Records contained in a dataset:

^^^^

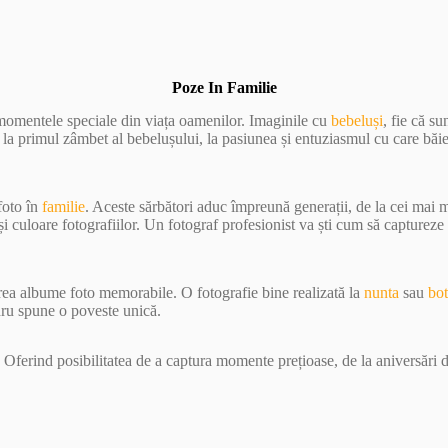
Poze In Familie
 momentele speciale din viața oamenilor. Imaginile cu
bebeluși
, fie că s
e la primul zâmbet al bebelușului, la pasiunea și entuziasmul cu care băi
foto în
familie
. Aceste sărbători aduc împreună generații, de la cei mai
 culoare fotografiilor. Un fotograf profesionist va ști cum să capturez
crea albume foto memorabile. O fotografie bine realizată la
nunta
sau
bo
dru spune o poveste unică.
 Oferind posibilitatea de a captura momente prețioase, de la aniversări d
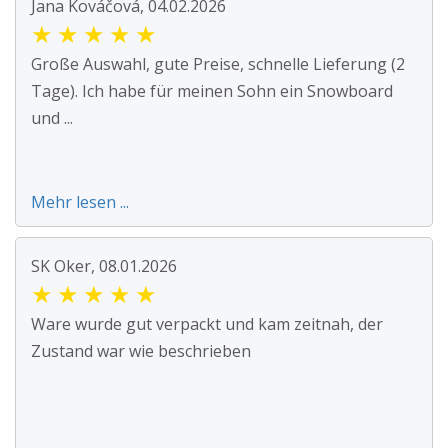
Jana Kováčová, 04.02.2026
★
★
★
★
★
Große Auswahl, gute Preise, schnelle Lieferung (2
Tage). Ich habe für meinen Sohn ein Snowboard
und ...
Mehr lesen ...
SK Oker, 08.01.2026
★
★
★
★
★
Ware wurde gut verpackt und kam zeitnah, der
Zustand war wie beschrieben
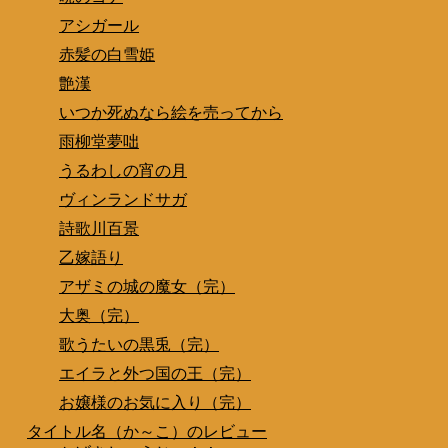
アシガール
赤髪の白雪姫
艶漢
いつか死ぬなら絵を売ってから
雨柳堂夢咄
うるわしの宵の月
ヴィンランドサガ
詩歌川百景
乙嫁語り
アザミの城の魔女（完）
大奥（完）
歌うたいの黒兎（完）
エイラと外つ国の王（完）
お嬢様のお気に入り（完）
タイトル名（か～こ）のレビュー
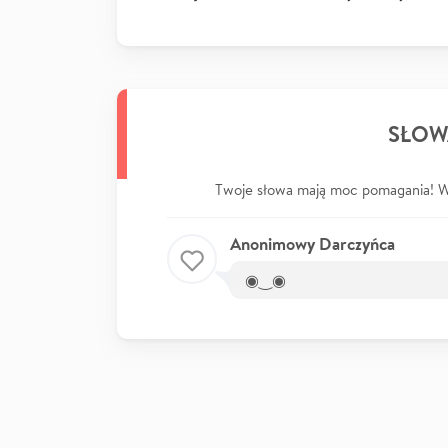
SŁOW
Twoje słowa mają moc pomagania! Wp
Anonimowy Darczyńca
◉⁠‿⁠◉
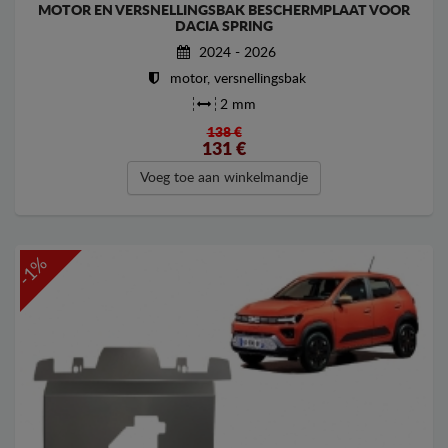
MOTOR EN VERSNELLINGSBAK BESCHERMPLAAT VOOR
DACIA SPRING
2024 - 2026
motor, versnellingsbak
2 mm
138 €
131
€
Voeg toe aan winkelmandje
-1%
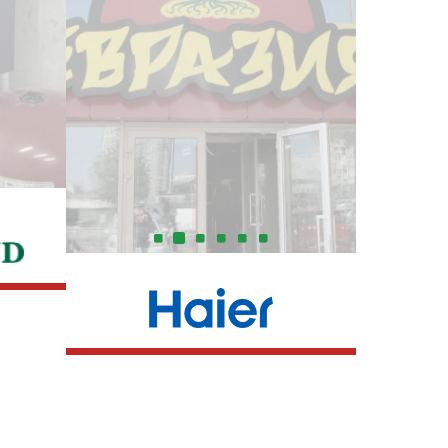
t
Мультизональні системи:
Haier MRV III-C Plus
Haier MRV III-S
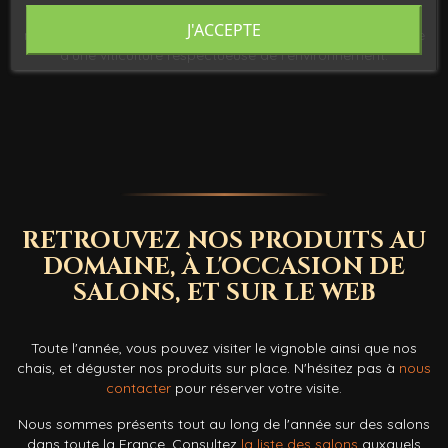
Nous nous engageons à élaborer nos produits de façon
J'ACCEPTE
naturelle, sans ajout de solutions chimiques et dans le cadre
d'une viticulture respectueuse de l'environnement.
RETROUVEZ NOS PRODUITS AU
DOMAINE, À L'OCCASION DE
SALONS, ET SUR LE WEB
Toute l'année, vous pouvez visiter le vignoble ainsi que nos
chais, et déguster nos produits sur place. N'hésitez pas à
nous
contacter
pour réserver votre visite.
Nous sommes présents tout au long de l'année sur des salons
dans toute la France. Consultez
la liste des salons
auxquels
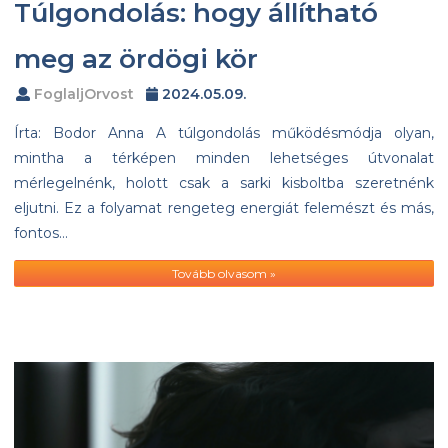
Túlgondolás: hogy állítható
meg az ördögi kör
FoglaljOrvost
2024.05.09.
Írta: Bodor Anna A túlgondolás működésmódja olyan,
mintha a térképen minden lehetséges útvonalat
mérlegelnénk, holott csak a sarki kisboltba szeretnénk
eljutni. Ez a folyamat rengeteg energiát felemészt és más,
fontos…
Tovább olvasom »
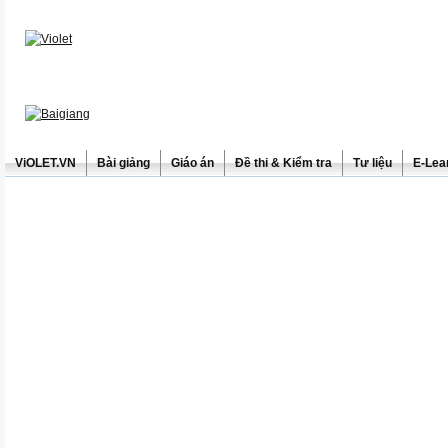
ViOLET.VN
Bài giảng
Giáo án
Đề thi & Kiểm tra
Tư liệu
E-Lea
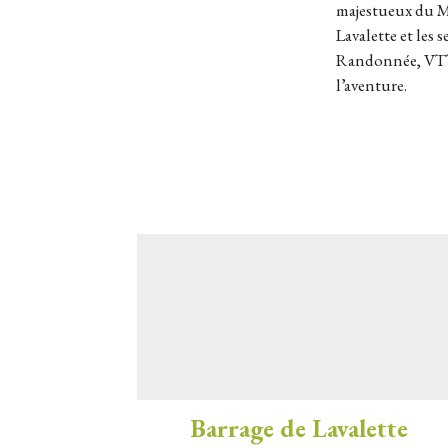
majestueux du M
Lavalette et les 
Randonnée, VTT, 
l’aventure.
Barrage de Lavalette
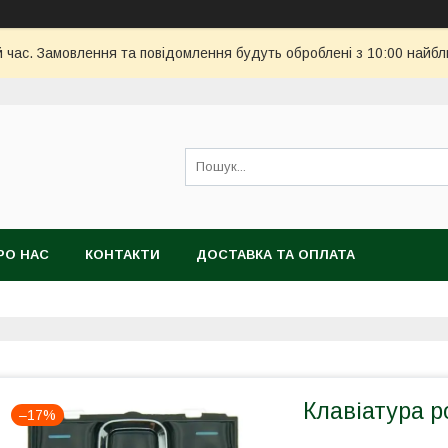
й час. Замовлення та повідомлення будуть оброблені з 10:00 найбл
РО НАС
КОНТАКТИ
ДОСТАВКА ТА ОПЛАТА
Клавіатура ро
–17%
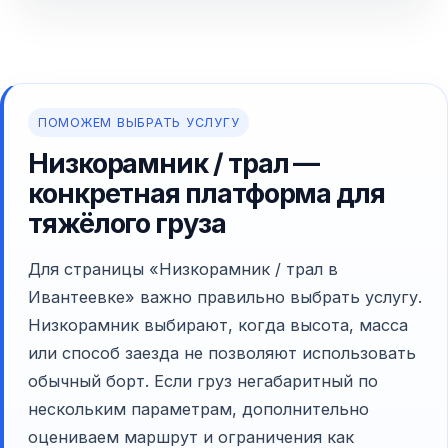
ПОМОЖЕМ ВЫБРАТЬ УСЛУГУ
Низкорамник / трал —
конкретная платформа для
тяжёлого груза
Для страницы «Низкорамник / трал в
Ивантеевке» важно правильно выбрать услугу.
Низкорамник выбирают, когда высота, масса
или способ заезда не позволяют использовать
обычный борт. Если груз негабаритный по
нескольким параметрам, дополнительно
оцениваем маршрут и ограничения как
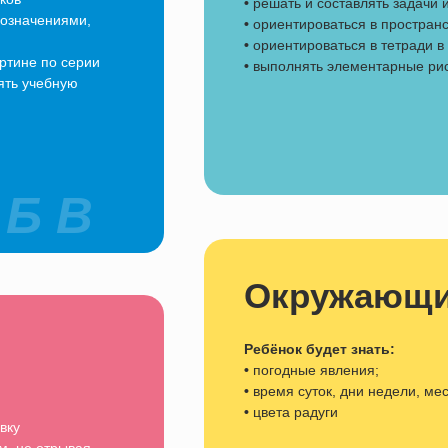
•
решать и составлять задачи 
бозначениями,
•
ориентироваться в пространс
•
ориентироваться в тетради в 
ртине по серии
•
выполнять элементарные рис
ять учебную
 Б В
Окружающи
Ребёнок будет знать:
•
погодные явления;
•
время суток, дни недели, ме
•
цвета радуги
вку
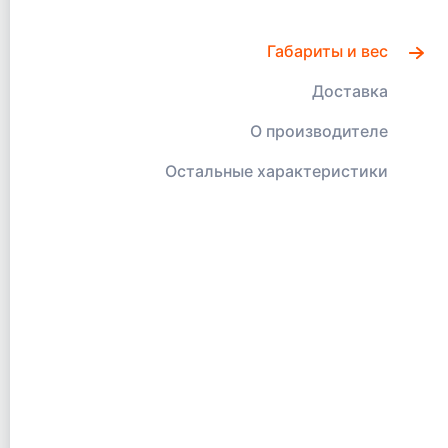
Габариты и вес
Доставка
О производителе
Остальные характеристики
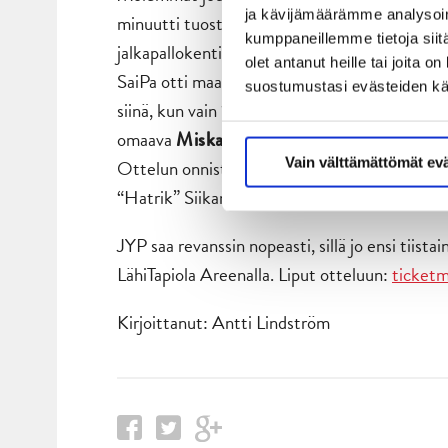
ja kävijämäärämme analysoim
minuutti tuosta, Patrik Siikanen juhli illan k
kumppaneillemme tietoja siitä
jalkapallokentiltä tuttu sisäsyrjäsyöttö. Tilan
olet antanut heille tai joita 
SaiPa otti maalivahdin pois ja se yritti vimmat
suostumustasi evästeiden k
siinä, kun vain 12 sekuntia oli ottelun kolmatt
omaava
. Jouduttiin jatkoaja
Miska Siikonen
Vain välttämättömät ev
Ottelun onnistujiin JYPin näkökannalta oliva
“Hatrik” Siikanen ja neljä syöttöpistettä saal
JYP saa revanssin nopeasti, sillä jo ensi tiist
LähiTapiola Areenalla. Liput otteluun:
ticketm
Kirjoittanut: Antti Lindström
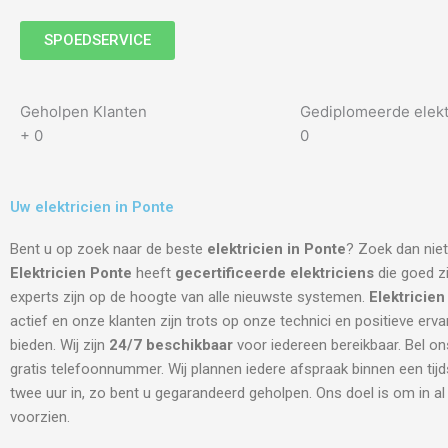
SPOEDSERVICE
Geholpen Klanten
Gediplomeerde elekt
+
0
0
Uw elektricien in Ponte
Bent u op zoek naar de beste
elektricien in Ponte
? Zoek dan niet
Elektricien Ponte
heeft
gecertificeerde
elektriciens
die goed zi
experts zijn op de hoogte van alle nieuwste systemen.
Elektricien
actief en onze klanten zijn trots op onze technici en positieve erva
bieden. Wij zijn
24/7 beschikbaar
voor iedereen bereikbaar. Bel on
gratis telefoonnummer. Wij plannen iedere afspraak binnen een tij
twee uur in, zo bent u gegarandeerd geholpen. Ons doel is om in a
voorzien.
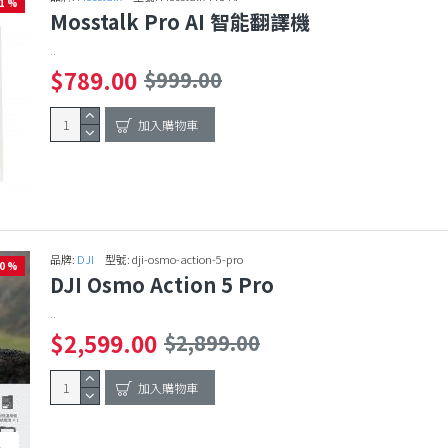
21 %
Mosstalk Pro AI 智能翻譯機
..
$789.00
$999.00
加入購物車
品牌:
DJI
型號:
dji-osmo-action-5-pro
10 %
DJI Osmo Action 5 Pro
..
$2,599.00
$2,899.00
加入購物車
1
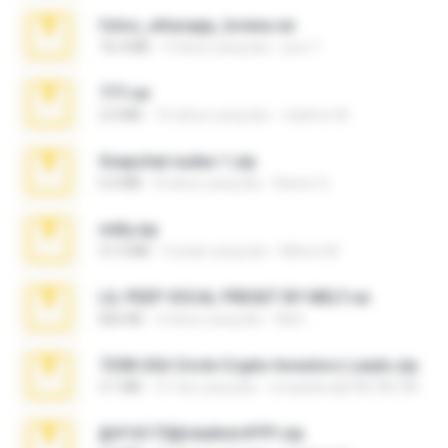
fotos_whasapp_lorena.rar
76.4 MB
4 tahun yang lalu
jose T.
777.rar
2.0 MB
10 tahun yang lalu
vladimir M.
Snapchat nudes 1.zip
6.0 MB
8 tahun yang lalu
Baixar Q.
milly.zip
31.0 MB
6 bulan yang lalu
Milene M.
LIL PEEP VOCAL PRESET BY MELT.rar
826 KB
4 tahun yang lalu
Melt ..
7258 USA Circle Crypto Investors Leads.zip
3.1 MB
21 hari yang lalu
cmqadeer@786786786
@#16173@vladimir#!!!!!!.zip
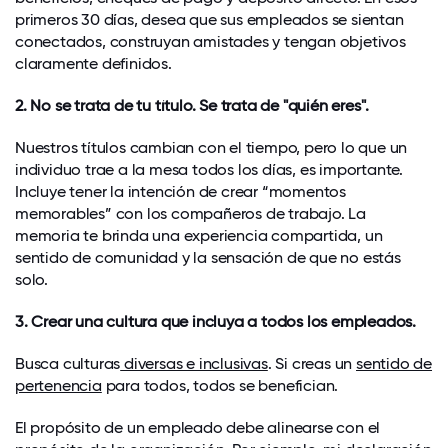
primeros 30 días, desea que sus empleados se sientan
conectados, construyan amistades y tengan objetivos
claramente definidos.
2. No se trata de tu título. Se trata de "quién eres".
Nuestros títulos cambian con el tiempo, pero lo que un
individuo trae a la mesa todos los días, es importante.
Incluye tener la intención de crear “momentos
memorables” con los compañeros de trabajo. La
memoria te brinda una experiencia compartida, un
sentido de comunidad y la sensación de que no estás
solo.
3. Crear una cultura que incluya a todos los empleados.
Busca culturas
diversas e inclusivas
. Si creas un
sentido de
pertenencia
para todos, todos se benefician.
El propósito de un empleado debe alinearse con el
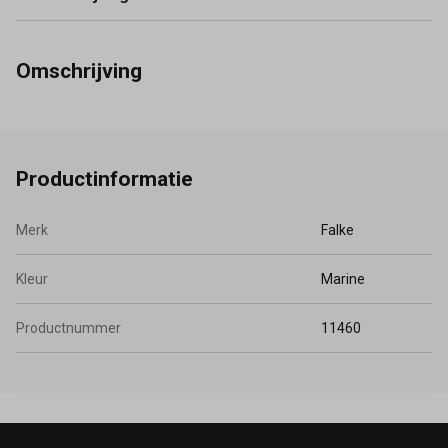
Omschrijving
Productinformatie
Merk
Falke
Kleur
Marine
Productnummer
11460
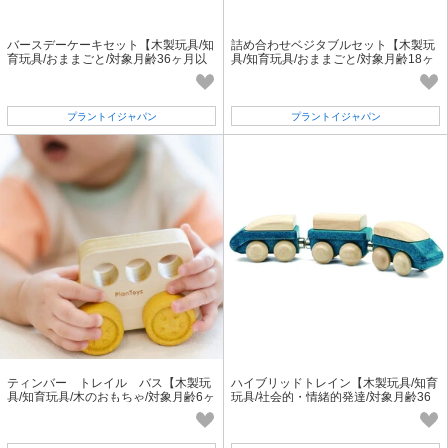
バースデーケーキセット【木製玩具/知
詰め合わせベジタブルセット【木製玩
育玩具/おままごと/対象月齢36ヶ月以
具/知育玩具/おままごと/対象月齢18ヶ
上】
月以上】
プラントイジャパン
プラントイジャパン
ティンバー トレイル バス【木製玩
ハイブリッドトレイン【木製玩具/知育
具/知育玩具/木のおもちゃ/対象月齢6ヶ
玩具/社会的・情緒的発達/対象月齢36
月以上】
ヶ月以上】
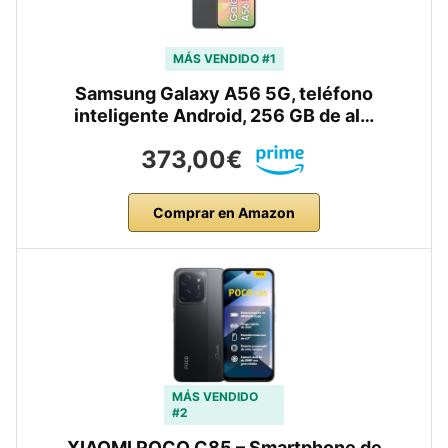
MÁS VENDIDO #1
Samsung Galaxy A56 5G, teléfono
inteligente Android, 256 GB de al…
373,00€
Comprar en Amazon
MÁS VENDIDO
#2
XIAOMI POCO C85 – Smartphone de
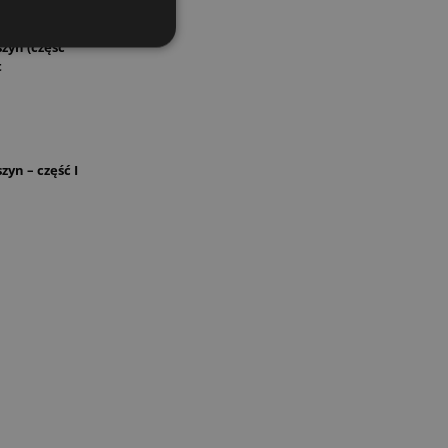
zyn (część
t
yn – część I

^^^^

About this exercise: Look above and copy only the lines from the one holding "погодные явления;" to the one holding "die goed zi", both included, exactly, minus the pictures.

Result:
погодные явления;
•
время суток, дни недели, ме
•
цвета радуги
вку
Габариты и вес
Доставка
О производителе
Остальные характеристики
ja kävijämäärämme analysoim
minuutti tuosta, Patrik Siikanen juhli illan k
kumppaneillemme tietoja siitä
jalkapallokentiltä tuttu sisäsyrjäsyöttö. Tilan
olet antanut heille tai joita 
SaiPa otti maalivahdin pois ja se yritti vimmat
suostumustasi evästeiden k
siinä, kun vain 12 sekuntia oli ottelun kolmatt
omaava
. Jouduttiin jatkoaja
Miska Siikonen
Vain välttämättömät ev
Ottelun onnistujiin JYPin näkökannalta oliva
“Hatrik” Siikanen ja neljä syöttöpistettä saal
JYP saa revanssin nopeasti, sillä jo ensi tiist
LähiTapiola Areenalla. Liput otteluun:
ticketm
Kirjoittanut: Antti Lindström
SPOEDSERVICE
Geholpen Klanten
Gediplomeerde elekt
+
0
0
Uw elektricien in Ponte
Bent u op zoek naar de beste
elektricien in Ponte
? Zoek dan niet
Elektricien Ponte
heeft
gecertificeerde
elektriciens
die goed zi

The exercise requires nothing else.